Мы немножко ссоримся, как всегда: Миколь утверждает, что у нас все началось в тот первый день, когда я и она, переполненные новым ощущением того, что мы вместе, что мы узнаем друг друга, сбежали от всех осматривать парк, а я возражаю, говоря, что ничего подобного, что все началось еще раньше, с телефонного разговора, в тот момент, когда она сказала, что стала «уродиной, старой девой с красным носом». Я ей, конечно, не поверил, ясное дело. Но она даже представить не может, какое страдание причинили мне эти слова. Все последующие дни, пока я ее не увидел, я все время вспоминал их и не находил покоя.
— Ну, может ты и прав, — соглашается при этих словах Миколь, с состраданием гладя мою руку. — Если мысль о том, что я стала уродиной с красным носом, тебе сразу так не понравилась, может быть, тогда ты и прав, признаю. Но теперь как нам быть? Мы не можем больше видеться под предлогом игры в теннис, а дома, видишь, всегда есть опасность, что нас застанет вода (видишь, как оно в Венеции?), в дом мне не стоит тебя впускать.
— Ну и не надо, зачем? — отвечаю я — Ты ведь в конце концов могла бы выходить из дома.
— Выходить, я? — восклицает она, широко распахивая глаза. — Ну-ка, послушаем, скажи мне, милый друг: выходить, но куда?
— Ну… не знаю… — неуверенно отвечаю я. — На Монтаньоне, например, на площадь Арми где-нибудь возле акведука, или же, если ты боишься себя скомпрометировать, на площадь Чертозы со стороны улицы Борсо. Туда все ходят гулять, ты прекрасно это знаешь. Не знаю, как твои, а мои родители туда ходили. Прогуляться немного вместе, в конце концов, это ведь неплохо? Это же не значит предаваться любви? Это только первая ступенька, край пропасти. Но чтобы упасть в пропасть, отсюда еще падать и падать!

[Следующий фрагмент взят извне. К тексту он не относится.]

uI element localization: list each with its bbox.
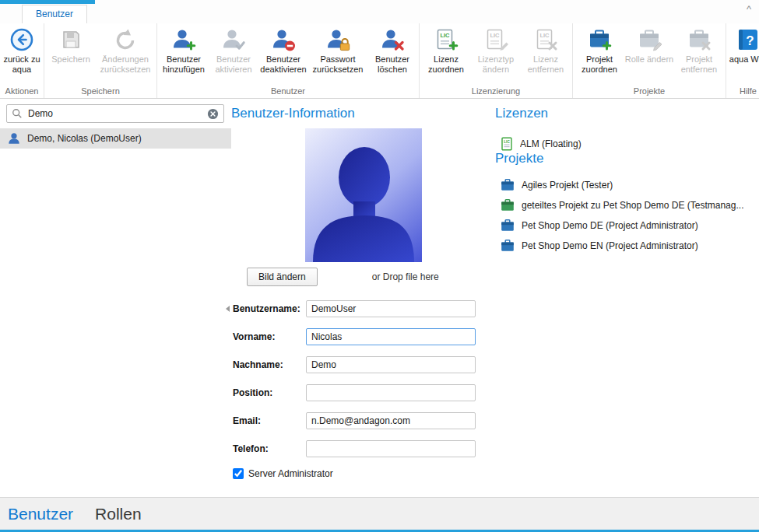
user-list-item[interactable]: Demo, Nicolas (DemoUser) [0,128,231,149]
search-icon [12,108,23,119]
svg-text:LIC: LIC [504,140,510,144]
project-add-icon [587,27,612,52]
save-button[interactable]: Speichern [46,23,96,65]
change-image-button[interactable]: Bild ändern [247,268,318,286]
ribbon-tabstrip: Benutzer ^ [0,0,759,23]
assignments-panel: Lizenzen LIC ALM (Floating) Projekte [495,99,759,497]
project-icon [501,219,515,232]
add-user-button[interactable]: Benutzer hinzufügen [159,23,209,75]
assign-project-button[interactable]: Projekt zuordnen [575,23,624,75]
change-role-button[interactable]: Rolle ändern [624,23,674,65]
aqua-wiki-button[interactable]: ? aqua Wiki [728,23,759,65]
user-list: Demo, Nicolas (DemoUser) [0,128,231,149]
form-row-email: Email: [233,412,495,429]
user-deactivate-icon [271,27,296,52]
avatar[interactable] [305,128,422,262]
ribbon-group-hilfe: ? aqua Wiki Hilfe [726,23,759,98]
remove-project-button[interactable]: Projekt entfernen [674,23,724,75]
footer-tab-benutzer[interactable]: Benutzer [8,505,73,523]
user-list-item-label: Demo, Nicolas (DemoUser) [27,133,142,144]
back-to-aqua-button[interactable]: zurück zu aqua [2,23,42,75]
ribbon: zurück zu aqua Aktionen Speichern [0,23,759,99]
ribbon-collapse-icon[interactable]: ^ [747,3,751,15]
phone-label: Telefon: [233,443,306,454]
footer-tabs: Benutzer Rollen [0,497,759,530]
email-field[interactable] [306,412,476,429]
server-admin-checkbox[interactable] [233,468,244,479]
assign-license-button[interactable]: LIC Lizenz zuordnen [421,23,471,75]
user-activate-icon [221,27,246,52]
deactivate-user-button[interactable]: Benutzer deaktivieren [258,23,308,75]
user-icon [7,131,21,145]
group-label-speichern: Speichern [46,85,155,98]
remove-license-button[interactable]: LIC Lizenz entfernen [521,23,571,75]
lastname-field[interactable] [306,356,476,373]
license-icon: LIC [501,137,513,151]
project-icon [501,240,515,252]
collapse-marker-icon [226,306,230,312]
footer-tab-rollen[interactable]: Rollen [95,505,142,523]
project-item-label: Pet Shop Demo EN (Project Administrator) [522,240,698,251]
project-item-label: Pet Shop Demo DE (Project Administrator) [522,220,698,231]
licenses-title: Lizenzen [495,106,759,121]
phone-field[interactable] [306,440,476,457]
svg-text:LIC: LIC [440,32,450,39]
user-info-panel: Benutzer-Information Bild ändern or Drop… [231,99,495,497]
clear-search-icon[interactable] [207,108,219,120]
firstname-label: Vorname: [233,331,306,342]
avatar-actions: Bild ändern or Drop file here [247,268,495,286]
main-content: Demo, Nicolas (DemoUser) Benutzer-Inform… [0,99,759,497]
ribbon-group-speichern: Speichern Änderungen zurücksetzen Speich… [44,23,157,98]
window-accent-strip [0,0,95,4]
user-form: Benutzername: Vorname: Nachname: Positio… [231,300,495,479]
group-label-benutzer: Benutzer [159,85,417,98]
svg-text:LIC: LIC [539,32,550,39]
group-label-aktionen: Aktionen [2,85,42,98]
license-add-icon: LIC [434,27,459,52]
group-label-projekte: Projekte [575,85,724,98]
ribbon-group-lizenzierung: LIC Lizenz zuordnen LIC [420,23,573,98]
password-reset-icon [325,27,350,52]
project-remove-icon [687,27,712,52]
email-label: Email: [233,415,306,426]
group-label-hilfe: Hilfe [728,85,759,98]
drop-hint: or Drop file here [372,271,439,282]
form-row-benutzername: Benutzername: [233,300,495,317]
position-label: Position: [233,387,306,398]
reset-password-button[interactable]: Passwort zurücksetzen [308,23,367,75]
server-admin-row: Server Administrator [233,468,495,479]
ribbon-group-projekte: Projekt zuordnen Rolle ändern [573,23,726,98]
license-item[interactable]: LIC ALM (Floating) [501,137,759,151]
role-edit-icon [637,27,662,52]
license-remove-icon: LIC [533,27,558,52]
shared-project-icon [501,199,515,212]
user-search [6,104,224,123]
project-item[interactable]: Agiles Projekt (Tester) [501,179,759,191]
firstname-field[interactable] [306,328,476,345]
ribbon-tab-benutzer[interactable]: Benutzer [22,5,87,23]
search-input[interactable] [26,107,203,120]
save-icon [58,27,83,52]
activate-user-button[interactable]: Benutzer aktivieren [209,23,258,75]
form-row-position: Position: [233,384,495,401]
project-item[interactable]: Pet Shop Demo EN (Project Administrator) [501,240,759,252]
change-license-type-button[interactable]: LIC Lizenztyp ändern [471,23,521,75]
reset-changes-button[interactable]: Änderungen zurücksetzen [96,23,155,75]
username-field[interactable] [306,300,476,317]
project-icon [501,179,515,191]
project-item[interactable]: geteiltes Projekt zu Pet Shop Demo DE (T… [501,199,759,212]
license-item-label: ALM (Floating) [520,138,582,149]
user-add-icon [171,27,196,52]
server-admin-label: Server Administrator [248,468,333,479]
svg-text:LIC: LIC [490,32,500,39]
ribbon-group-benutzer: Benutzer hinzufügen Benutzer aktivieren [157,23,420,98]
project-item-label: geteiltes Projekt zu Pet Shop Demo DE (T… [522,200,743,211]
form-row-vorname: Vorname: [233,328,495,345]
project-item[interactable]: Pet Shop Demo DE (Project Administrator) [501,219,759,232]
lastname-label: Nachname: [233,359,306,370]
position-field[interactable] [306,384,476,401]
username-label: Benutzername: [233,303,306,314]
form-row-telefon: Telefon: [233,440,495,457]
delete-user-button[interactable]: Benutzer löschen [367,23,417,75]
group-label-lizenzierung: Lizenzierung [421,85,571,98]
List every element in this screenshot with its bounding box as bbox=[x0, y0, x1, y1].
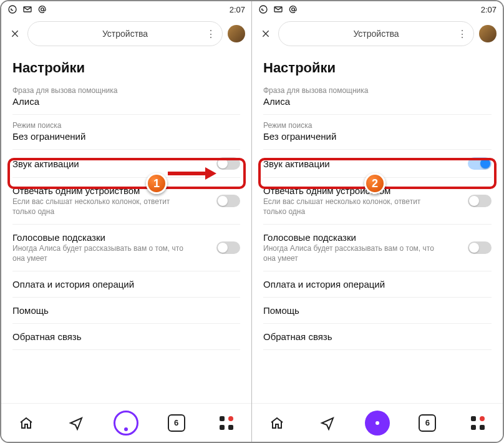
bottom-nav: 6 bbox=[1, 403, 251, 442]
search-mode-label: Режим поиска bbox=[263, 121, 492, 130]
help-row[interactable]: Помощь bbox=[263, 298, 492, 324]
payments-row[interactable]: Оплата и история операций bbox=[12, 271, 240, 298]
payments-label: Оплата и история операций bbox=[263, 279, 385, 290]
feedback-row[interactable]: Обратная связь bbox=[12, 324, 240, 350]
svg-marker-4 bbox=[205, 167, 216, 180]
voice-hints-label: Голосовые подсказки bbox=[12, 232, 187, 243]
tabs-icon[interactable]: 6 bbox=[415, 411, 440, 436]
svg-point-5 bbox=[259, 6, 267, 13]
feedback-label: Обратная связь bbox=[263, 331, 332, 342]
header-title: Устройства bbox=[353, 29, 399, 39]
voice-hints-toggle[interactable] bbox=[468, 241, 492, 254]
status-bar: 2:07 bbox=[252, 1, 503, 17]
activation-sound-label: Звук активации bbox=[12, 158, 79, 169]
feedback-row[interactable]: Обратная связь bbox=[263, 324, 492, 350]
activation-sound-toggle[interactable] bbox=[468, 157, 492, 170]
activation-phrase-value[interactable]: Алиса bbox=[12, 95, 240, 115]
voice-hints-label: Голосовые подсказки bbox=[263, 232, 438, 243]
svg-point-0 bbox=[9, 6, 16, 13]
send-icon[interactable] bbox=[64, 411, 89, 436]
svg-point-2 bbox=[41, 8, 44, 11]
single-device-toggle[interactable] bbox=[216, 195, 240, 207]
single-device-row: Отвечать одним устройством Если вас слыш… bbox=[12, 178, 240, 225]
payments-row[interactable]: Оплата и история операций bbox=[263, 271, 492, 298]
home-icon[interactable] bbox=[14, 411, 39, 436]
tab-count: 6 bbox=[168, 414, 185, 432]
search-mode-value[interactable]: Без ограничений bbox=[12, 130, 240, 150]
avatar[interactable] bbox=[228, 25, 245, 42]
activation-phrase-value[interactable]: Алиса bbox=[263, 95, 492, 115]
search-mode-label: Режим поиска bbox=[12, 121, 240, 130]
svg-point-7 bbox=[292, 8, 295, 11]
clock: 2:07 bbox=[481, 5, 497, 14]
single-device-toggle[interactable] bbox=[468, 195, 492, 207]
activation-sound-toggle[interactable] bbox=[216, 157, 240, 170]
feedback-label: Обратная связь bbox=[12, 331, 82, 342]
activation-phrase-label: Фраза для вызова помощника bbox=[12, 86, 240, 95]
voice-hints-hint: Иногда Алиса будет рассказывать вам о то… bbox=[263, 244, 438, 263]
alice-icon[interactable] bbox=[114, 411, 138, 436]
page-title: Настройки bbox=[12, 60, 240, 76]
phone-left: 2:07 Устройства ⋮ Настройки Фраза для вы… bbox=[1, 1, 252, 442]
help-label: Помощь bbox=[263, 305, 299, 316]
whatsapp-icon bbox=[7, 4, 17, 14]
help-label: Помощь bbox=[12, 305, 49, 316]
avatar[interactable] bbox=[479, 25, 497, 42]
phone-right: 2:07 Устройства ⋮ Настройки Фраза для вы… bbox=[252, 1, 503, 442]
badge-2: 2 bbox=[364, 173, 385, 194]
header-pill[interactable]: Устройства ⋮ bbox=[278, 21, 474, 46]
menu-icon[interactable] bbox=[465, 411, 490, 436]
more-icon[interactable]: ⋮ bbox=[206, 28, 215, 40]
payments-label: Оплата и история операций bbox=[12, 279, 134, 290]
clock: 2:07 bbox=[230, 5, 245, 14]
voice-hints-row: Голосовые подсказки Иногда Алиса будет р… bbox=[12, 225, 240, 271]
single-device-hint: Если вас слышат несколько колонок, ответ… bbox=[12, 197, 187, 217]
mail-icon bbox=[273, 4, 283, 14]
header-title: Устройства bbox=[102, 29, 148, 39]
mail-icon bbox=[22, 4, 32, 14]
tabs-icon[interactable]: 6 bbox=[164, 411, 189, 436]
close-button[interactable] bbox=[7, 26, 22, 41]
at-icon bbox=[288, 4, 298, 14]
voice-hints-row: Голосовые подсказки Иногда Алиса будет р… bbox=[263, 225, 492, 271]
help-row[interactable]: Помощь bbox=[12, 298, 240, 324]
at-icon bbox=[37, 4, 47, 14]
tab-count: 6 bbox=[419, 414, 436, 432]
bottom-nav: 6 bbox=[252, 403, 503, 442]
more-icon[interactable]: ⋮ bbox=[457, 28, 466, 40]
activation-phrase-label: Фраза для вызова помощника bbox=[263, 86, 492, 95]
single-device-label: Отвечать одним устройством bbox=[263, 185, 438, 196]
whatsapp-icon bbox=[258, 4, 268, 14]
voice-hints-hint: Иногда Алиса будет рассказывать вам о то… bbox=[12, 244, 187, 263]
alice-icon[interactable] bbox=[365, 411, 390, 436]
voice-hints-toggle[interactable] bbox=[216, 241, 240, 254]
send-icon[interactable] bbox=[315, 411, 340, 436]
badge-1: 1 bbox=[146, 173, 167, 194]
page-title: Настройки bbox=[263, 60, 492, 76]
header-pill[interactable]: Устройства ⋮ bbox=[27, 21, 223, 46]
search-mode-value[interactable]: Без ограничений bbox=[263, 130, 492, 150]
arrow-icon bbox=[167, 165, 216, 185]
close-button[interactable] bbox=[258, 26, 273, 41]
menu-icon[interactable] bbox=[214, 411, 239, 436]
status-bar: 2:07 bbox=[1, 1, 251, 17]
single-device-hint: Если вас слышат несколько колонок, ответ… bbox=[263, 197, 438, 217]
home-icon[interactable] bbox=[264, 411, 289, 436]
activation-sound-label: Звук активации bbox=[263, 158, 330, 169]
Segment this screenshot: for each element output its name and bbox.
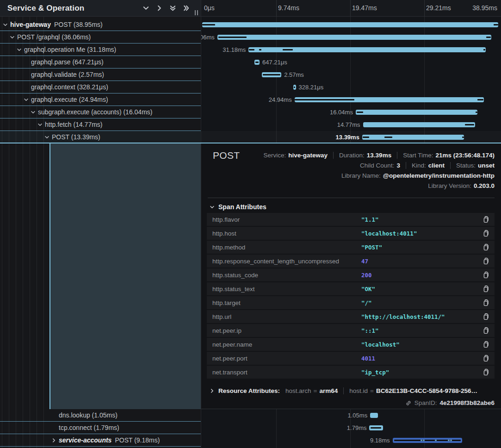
chevron-right-icon <box>210 388 215 393</box>
span-duration-bar[interactable] <box>217 35 492 40</box>
span-bar-row[interactable]: 1.79ms <box>201 422 501 434</box>
attribute-key: net.transport <box>212 369 361 376</box>
span-duration-bar[interactable] <box>356 110 478 115</box>
span-bar-row[interactable]: 9.18ms <box>201 434 501 447</box>
timeline-tick-label: 0μs <box>204 4 215 12</box>
span-bar-row[interactable]: 24.94ms <box>201 93 501 106</box>
span-bar-row[interactable]: 2.57ms <box>201 68 501 81</box>
span-attributes-title: Span Attributes <box>218 203 266 211</box>
span-bar-row[interactable]: 13.39ms <box>201 131 501 143</box>
attribute-row: http.method"POST" <box>207 241 495 254</box>
chevron-down-icon[interactable] <box>24 97 29 102</box>
attribute-value: "POST" <box>361 244 382 251</box>
copy-icon[interactable] <box>482 355 489 362</box>
chevron-down-icon[interactable] <box>10 35 15 40</box>
span-duration-text: 14.77ms <box>337 121 360 128</box>
chevron-down-icon[interactable] <box>3 22 8 27</box>
attribute-key: http.url <box>212 313 361 320</box>
critical-path-segment <box>384 137 392 138</box>
span-bar-row[interactable]: 647.21μs <box>201 56 501 68</box>
link-icon[interactable] <box>405 400 412 406</box>
attribute-key: http.host <box>212 230 361 237</box>
copy-icon[interactable] <box>482 271 489 279</box>
attribute-value: 47 <box>361 258 368 265</box>
span-row[interactable]: graphql.operation Me (31.18ms) <box>0 44 201 56</box>
collapse-all-icon[interactable] <box>169 5 176 12</box>
span-row[interactable]: graphql.context (328.21μs) <box>0 81 201 93</box>
copy-icon[interactable] <box>482 285 489 292</box>
span-row[interactable]: POST (13.39ms) <box>0 131 201 143</box>
chevron-down-icon[interactable] <box>31 110 36 115</box>
attribute-row: http.host"localhost:4011" <box>207 227 495 240</box>
span-operation-label: POST (13.39ms) <box>52 133 100 141</box>
copy-icon[interactable] <box>482 368 489 376</box>
attribute-row: http.target"/" <box>207 296 495 309</box>
span-operation-label: POST (9.18ms) <box>115 436 160 444</box>
expand-one-icon[interactable] <box>156 5 163 12</box>
span-row[interactable]: dns.lookup (1.05ms) <box>0 409 201 422</box>
span-duration-bar[interactable] <box>362 135 464 140</box>
span-duration-bar[interactable] <box>363 122 476 127</box>
span-row[interactable]: tcp.connect (1.79ms) <box>0 422 201 434</box>
copy-icon[interactable] <box>482 216 489 223</box>
selected-span-region <box>49 143 201 409</box>
span-operation-label: graphql.context (328.21μs) <box>31 83 108 91</box>
column-resizer-grip[interactable] <box>195 10 198 15</box>
span-row[interactable]: http.fetch (14.77ms) <box>0 118 201 131</box>
timeline-ruler[interactable]: 0μs9.74ms19.47ms29.21ms38.95ms <box>201 0 501 17</box>
span-attributes-toggle[interactable]: Span Attributes <box>210 203 266 211</box>
expand-all-icon[interactable] <box>183 5 190 12</box>
panel-divider[interactable] <box>201 0 201 448</box>
span-row[interactable]: subgraph.execute (accounts) (16.04ms) <box>0 106 201 118</box>
span-bar-row[interactable]: 31.18ms <box>201 44 501 56</box>
copy-icon[interactable] <box>482 299 489 306</box>
span-duration-bar[interactable] <box>370 413 378 418</box>
attribute-row: http.response_content_length_uncompresse… <box>207 255 495 268</box>
resource-attributes-toggle[interactable]: Resource Attributes: host.arch=arm64host… <box>210 387 477 394</box>
span-duration-text: 13.39ms <box>336 134 359 141</box>
chevron-right-icon[interactable] <box>51 438 56 443</box>
attribute-value: "localhost:4011" <box>361 230 417 237</box>
copy-icon[interactable] <box>482 341 489 348</box>
detail-meta-item: Child Count:3 <box>360 162 400 169</box>
copy-icon[interactable] <box>482 257 489 265</box>
critical-path-segment <box>494 24 498 25</box>
critical-path-segment <box>465 124 475 125</box>
span-bar-row[interactable]: 328.21μs <box>201 81 501 93</box>
copy-icon[interactable] <box>482 243 489 251</box>
resource-attribute-item: host.id=BC62E13B-C4CC-5854-9788-256… <box>343 387 477 394</box>
span-row[interactable]: graphql.validate (2.57ms) <box>0 68 201 81</box>
span-row[interactable]: hive-gatewayPOST (38.95ms) <box>0 19 201 31</box>
span-bar-row[interactable]: 16.04ms <box>201 106 501 118</box>
span-duration-text: 36.06ms <box>201 34 215 41</box>
collapse-one-icon[interactable] <box>142 5 149 12</box>
span-bar-row[interactable]: 36.06ms <box>201 31 501 44</box>
chevron-down-icon[interactable] <box>37 122 43 127</box>
span-bar-row[interactable]: 14.77ms <box>201 118 501 131</box>
copy-icon[interactable] <box>482 313 489 320</box>
attribute-row: http.status_text"OK" <box>207 282 495 295</box>
span-bar-row[interactable]: 1.05ms <box>201 409 501 422</box>
copy-icon[interactable] <box>482 327 489 334</box>
span-row[interactable]: graphql.parse (647.21μs) <box>0 56 201 68</box>
attribute-key: http.response_content_length_uncompresse… <box>212 258 361 265</box>
chevron-down-icon[interactable] <box>44 135 49 140</box>
attribute-key: net.peer.ip <box>212 327 361 334</box>
detail-divider <box>208 198 495 198</box>
attribute-row: http.status_code200 <box>207 268 495 281</box>
span-operation-label: graphql.operation Me (31.18ms) <box>24 46 116 53</box>
chevron-down-icon[interactable] <box>17 47 22 52</box>
span-row[interactable]: service-accountsPOST (9.18ms) <box>0 434 201 447</box>
span-id-label: SpanID: <box>414 399 437 406</box>
span-service-name: hive-gateway <box>10 21 51 28</box>
span-row[interactable]: POST /graphql (36.06ms) <box>0 31 201 44</box>
critical-path-segment <box>263 74 281 75</box>
copy-icon[interactable] <box>482 230 489 237</box>
chevron-down-icon <box>210 205 215 210</box>
span-bar-row[interactable]: 38.95ms <box>201 19 501 31</box>
span-duration-text: 24.94ms <box>269 96 292 103</box>
span-duration-bar[interactable] <box>202 22 498 27</box>
critical-path-segment <box>294 87 295 88</box>
span-duration-text: 9.18ms <box>370 437 390 444</box>
span-row[interactable]: graphql.execute (24.94ms) <box>0 93 201 106</box>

Я уже собираюсь добавить, что если ее не устраивает и площадь Чертозы, то тогда мы могли бы сесть на поезд, конечно, на разные поезда, и назначить свидание в Болонье. Но я замолкаю, у меня и во сне не хватает храбрости. К тому же она, качая головой и улыбаясь, уже заявляет мне, что все бесполезно, невозможно, «verbotten», она никогда не будет встречаться со мной ни дома и ни в саду. И вообще, весело подмигивает она, после того как она показала мне все свои самые сокровенные, самые тайные места, дорогие «духу родного леса», я, оказывается, собираюсь везти ее в Болонью? Да, в Болонью, наверное, в какую-нибудь ужасную большую гостиницу, вроде тех, которые так любила бабушка Жозетт, в Брун или в Бальони, где нужно будет прежде всего предъявить наши замечательные абсолютно одинаковые документы о расовой неполноценности.